Before we start, know that this problem take an inordinate amount of time, and I will be glossing over a lot of my process in solving this. I will hit the highlights, but as with many things like this, practice makes perfect. Lets see what they give us.
This program seems to be rather delightfully twisted! Can you get it to accept a password? We need it to get access to some Daedalus Corp files.
And the hint,
This program appears to be "packed." Fortunately, it's packed with a common packer, and no trickery was performed - so you should be able to just unpack it with the same packer.
The hint turns out to be pretty useless. We learn the same thing by running strings on it, getting
$Info: This file is packed with the UPX executable packer http://upx.sf.net $
Unpacking it is simply, just follow the url to upx and use it to unpack the binary. Now the fun begins.
Running baleful gives us the prompt,
Please enter your password: s00per_1337
Sorry, wrong password!
A simple binary reversing problem it would seem. Lets look at this in hopper.

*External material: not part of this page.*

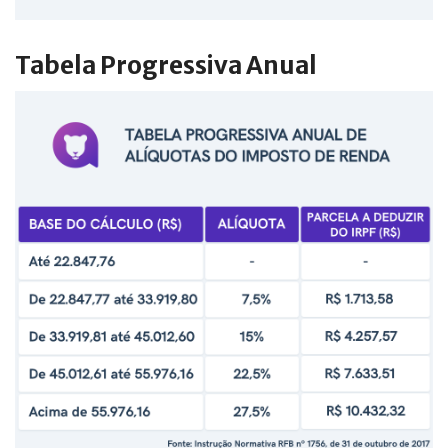
Tabela Progressiva Anual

Hmm, this is a pretty long one. We have a few methods at the beginning which seem to be primarily handlers for syscalls. Then we have one really long method which contains a 33 case switch statement on $eax. Now, after spending some time looking at the behavior of this code we notice a few things.
- The switch statement is called repeatedly, without interruption.
- The code is moving things around in memory, but ounly to a few specific data addresses.
- It takes many many interations for it to even print out the introduction.
While this may not be obvious for some people, after a while you realize that what we're looking at is virtual machine. In other words, this program is interpreting ANOTHER program, and those 33 cases are each operation codes, or opcodes, similarly to MOV, or PUSH, and AND are x86 opcodes.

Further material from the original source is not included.